Exercise requirements: Write each line again exactly as it is, from the opening line of the records below through the one containing "زده بودند و", and add nothing.

::: Provided data :::

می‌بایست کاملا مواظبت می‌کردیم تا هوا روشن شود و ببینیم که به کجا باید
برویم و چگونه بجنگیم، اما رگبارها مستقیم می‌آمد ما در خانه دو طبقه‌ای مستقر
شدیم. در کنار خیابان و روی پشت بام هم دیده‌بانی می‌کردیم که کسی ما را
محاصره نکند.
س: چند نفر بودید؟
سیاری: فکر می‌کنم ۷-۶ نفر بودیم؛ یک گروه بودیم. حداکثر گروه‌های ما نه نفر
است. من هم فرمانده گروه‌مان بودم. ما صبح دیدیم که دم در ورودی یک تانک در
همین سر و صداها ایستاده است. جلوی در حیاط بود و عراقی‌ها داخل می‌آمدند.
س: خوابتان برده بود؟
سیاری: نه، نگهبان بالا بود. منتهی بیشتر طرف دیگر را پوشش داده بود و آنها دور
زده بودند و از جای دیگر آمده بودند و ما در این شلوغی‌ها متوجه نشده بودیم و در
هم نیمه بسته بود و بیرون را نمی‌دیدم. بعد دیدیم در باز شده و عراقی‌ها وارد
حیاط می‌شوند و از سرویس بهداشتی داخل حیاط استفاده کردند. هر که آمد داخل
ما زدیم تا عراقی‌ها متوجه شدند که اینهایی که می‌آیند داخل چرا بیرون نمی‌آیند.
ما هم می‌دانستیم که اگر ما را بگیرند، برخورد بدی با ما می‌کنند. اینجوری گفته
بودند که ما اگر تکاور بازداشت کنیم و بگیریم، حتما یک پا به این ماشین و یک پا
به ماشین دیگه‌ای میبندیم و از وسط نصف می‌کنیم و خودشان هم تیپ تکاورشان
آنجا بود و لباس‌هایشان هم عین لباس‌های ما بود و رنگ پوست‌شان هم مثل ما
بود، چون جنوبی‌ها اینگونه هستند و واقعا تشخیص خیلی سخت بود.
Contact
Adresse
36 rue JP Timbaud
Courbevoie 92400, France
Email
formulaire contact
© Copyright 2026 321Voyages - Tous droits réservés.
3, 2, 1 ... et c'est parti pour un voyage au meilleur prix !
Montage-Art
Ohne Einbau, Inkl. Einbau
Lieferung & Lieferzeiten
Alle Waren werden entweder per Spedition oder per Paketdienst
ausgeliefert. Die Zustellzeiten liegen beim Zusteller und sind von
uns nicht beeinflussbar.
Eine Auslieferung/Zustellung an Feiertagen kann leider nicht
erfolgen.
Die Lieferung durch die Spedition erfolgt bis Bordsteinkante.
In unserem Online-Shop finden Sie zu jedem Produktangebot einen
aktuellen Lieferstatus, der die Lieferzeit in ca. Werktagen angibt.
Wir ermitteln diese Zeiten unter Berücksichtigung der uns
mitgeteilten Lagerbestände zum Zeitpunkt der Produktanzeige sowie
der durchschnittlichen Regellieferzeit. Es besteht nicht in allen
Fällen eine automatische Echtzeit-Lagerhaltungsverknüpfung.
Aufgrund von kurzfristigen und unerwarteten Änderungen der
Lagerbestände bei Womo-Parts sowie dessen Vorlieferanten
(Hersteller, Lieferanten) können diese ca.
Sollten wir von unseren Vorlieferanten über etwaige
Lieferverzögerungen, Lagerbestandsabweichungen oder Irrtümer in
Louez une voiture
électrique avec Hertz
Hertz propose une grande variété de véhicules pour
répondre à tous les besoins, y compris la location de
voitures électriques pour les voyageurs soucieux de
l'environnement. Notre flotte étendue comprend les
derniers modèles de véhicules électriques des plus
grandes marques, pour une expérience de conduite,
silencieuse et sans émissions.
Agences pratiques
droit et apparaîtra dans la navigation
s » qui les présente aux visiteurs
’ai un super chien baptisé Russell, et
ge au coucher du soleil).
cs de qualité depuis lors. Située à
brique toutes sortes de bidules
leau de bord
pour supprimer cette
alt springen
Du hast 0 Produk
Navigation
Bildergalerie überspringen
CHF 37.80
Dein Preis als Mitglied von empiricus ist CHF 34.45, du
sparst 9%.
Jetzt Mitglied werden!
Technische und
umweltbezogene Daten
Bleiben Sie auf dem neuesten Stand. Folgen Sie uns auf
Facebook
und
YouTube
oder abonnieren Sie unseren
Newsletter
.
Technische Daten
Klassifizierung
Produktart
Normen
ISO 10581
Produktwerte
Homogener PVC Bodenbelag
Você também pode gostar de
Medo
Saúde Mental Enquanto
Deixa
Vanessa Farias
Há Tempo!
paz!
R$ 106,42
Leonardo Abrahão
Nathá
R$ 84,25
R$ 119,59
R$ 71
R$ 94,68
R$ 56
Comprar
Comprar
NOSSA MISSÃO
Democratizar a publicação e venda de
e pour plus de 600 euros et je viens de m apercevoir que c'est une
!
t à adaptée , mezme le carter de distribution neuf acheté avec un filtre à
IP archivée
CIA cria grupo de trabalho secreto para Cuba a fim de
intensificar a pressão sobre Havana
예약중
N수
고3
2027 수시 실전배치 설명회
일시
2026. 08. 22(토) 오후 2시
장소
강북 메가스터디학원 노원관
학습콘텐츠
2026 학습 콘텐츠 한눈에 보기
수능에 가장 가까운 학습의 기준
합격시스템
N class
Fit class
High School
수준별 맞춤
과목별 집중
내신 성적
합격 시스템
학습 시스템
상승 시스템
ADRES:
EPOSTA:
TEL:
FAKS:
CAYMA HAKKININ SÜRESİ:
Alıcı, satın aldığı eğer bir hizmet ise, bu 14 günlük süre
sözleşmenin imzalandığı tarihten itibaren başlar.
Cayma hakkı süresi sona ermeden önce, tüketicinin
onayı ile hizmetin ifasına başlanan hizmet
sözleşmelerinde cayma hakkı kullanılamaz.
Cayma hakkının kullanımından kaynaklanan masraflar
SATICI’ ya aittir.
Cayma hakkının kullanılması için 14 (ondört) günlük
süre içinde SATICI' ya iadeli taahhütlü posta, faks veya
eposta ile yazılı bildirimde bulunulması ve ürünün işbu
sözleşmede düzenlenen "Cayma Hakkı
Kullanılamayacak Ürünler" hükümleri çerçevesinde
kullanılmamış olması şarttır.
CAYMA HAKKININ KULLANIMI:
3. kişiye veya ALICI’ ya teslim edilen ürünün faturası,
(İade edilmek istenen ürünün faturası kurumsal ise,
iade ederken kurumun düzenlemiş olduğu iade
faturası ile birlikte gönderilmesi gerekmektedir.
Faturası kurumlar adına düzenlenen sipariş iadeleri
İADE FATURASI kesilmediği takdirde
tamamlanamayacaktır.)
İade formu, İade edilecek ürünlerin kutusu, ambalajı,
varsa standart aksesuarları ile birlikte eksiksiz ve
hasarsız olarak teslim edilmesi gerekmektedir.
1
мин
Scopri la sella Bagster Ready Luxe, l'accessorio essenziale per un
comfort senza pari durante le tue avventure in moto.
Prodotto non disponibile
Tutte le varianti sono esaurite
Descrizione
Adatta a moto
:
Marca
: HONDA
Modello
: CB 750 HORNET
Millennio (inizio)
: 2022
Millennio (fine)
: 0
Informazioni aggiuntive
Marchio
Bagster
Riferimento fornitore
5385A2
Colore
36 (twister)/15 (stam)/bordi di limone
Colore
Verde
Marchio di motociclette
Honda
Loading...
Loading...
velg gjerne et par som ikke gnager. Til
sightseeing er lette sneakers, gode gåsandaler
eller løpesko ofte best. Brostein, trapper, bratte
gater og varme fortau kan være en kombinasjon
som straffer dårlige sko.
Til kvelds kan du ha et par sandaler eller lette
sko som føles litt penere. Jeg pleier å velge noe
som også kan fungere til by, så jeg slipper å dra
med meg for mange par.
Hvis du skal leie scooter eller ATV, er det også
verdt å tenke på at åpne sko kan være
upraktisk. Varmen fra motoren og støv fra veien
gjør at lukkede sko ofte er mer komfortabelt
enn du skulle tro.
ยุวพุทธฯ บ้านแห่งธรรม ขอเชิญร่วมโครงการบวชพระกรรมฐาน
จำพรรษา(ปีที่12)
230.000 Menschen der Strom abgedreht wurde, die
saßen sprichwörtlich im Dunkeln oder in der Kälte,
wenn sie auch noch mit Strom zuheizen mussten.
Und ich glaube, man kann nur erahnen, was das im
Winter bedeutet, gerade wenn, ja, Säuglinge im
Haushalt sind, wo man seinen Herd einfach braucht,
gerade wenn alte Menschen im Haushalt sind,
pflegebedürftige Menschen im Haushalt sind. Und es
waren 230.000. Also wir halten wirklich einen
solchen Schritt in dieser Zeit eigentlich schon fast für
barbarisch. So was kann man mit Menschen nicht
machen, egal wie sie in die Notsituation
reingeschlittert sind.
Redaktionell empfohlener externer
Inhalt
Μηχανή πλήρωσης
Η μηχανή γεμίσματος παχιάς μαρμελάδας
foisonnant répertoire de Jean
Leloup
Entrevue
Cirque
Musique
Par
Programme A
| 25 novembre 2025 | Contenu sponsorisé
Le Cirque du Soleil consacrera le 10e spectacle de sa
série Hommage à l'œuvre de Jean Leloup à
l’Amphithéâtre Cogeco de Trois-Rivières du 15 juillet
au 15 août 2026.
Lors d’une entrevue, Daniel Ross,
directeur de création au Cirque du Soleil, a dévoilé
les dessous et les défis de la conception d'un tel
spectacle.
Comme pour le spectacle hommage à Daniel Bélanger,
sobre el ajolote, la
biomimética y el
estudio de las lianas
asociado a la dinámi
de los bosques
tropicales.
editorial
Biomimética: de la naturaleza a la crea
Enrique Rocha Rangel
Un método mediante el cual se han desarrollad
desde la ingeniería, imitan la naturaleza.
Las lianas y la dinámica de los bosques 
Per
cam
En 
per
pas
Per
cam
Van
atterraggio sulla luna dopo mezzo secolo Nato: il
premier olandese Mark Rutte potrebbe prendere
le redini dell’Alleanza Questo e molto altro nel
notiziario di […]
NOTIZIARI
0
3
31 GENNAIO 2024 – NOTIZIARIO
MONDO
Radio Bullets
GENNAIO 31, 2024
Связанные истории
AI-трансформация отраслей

:::

Your response:
می‌بایست کاملا مواظبت می‌کردیم تا هوا روشن شود و ببینیم که به کجا باید
برویم و چگونه بجنگیم، اما رگبارها مستقیم می‌آمد ما در خانه دو طبقه‌ای مستقر
شدیم. در کنار خیابان و روی پشت بام هم دیده‌بانی می‌کردیم که کسی ما را
محاصره نکند.
س: چند نفر بودید؟
سیاری: فکر می‌کنم ۷-۶ نفر بودیم؛ یک گروه بودیم. حداکثر گروه‌های ما نه نفر
است. من هم فرمانده گروه‌مان بودم. ما صبح دیدیم که دم در ورودی یک تانک در
همین سر و صداها ایستاده است. جلوی در حیاط بود و عراقی‌ها داخل می‌آمدند.
س: خوابتان برده بود؟
سیاری: نه، نگهبان بالا بود. منتهی بیشتر طرف دیگر را پوشش داده بود و آنها دور
زده بودند و از جای دیگر آمده بودند و ما در این شلوغی‌ها متوجه نشده بودیم و در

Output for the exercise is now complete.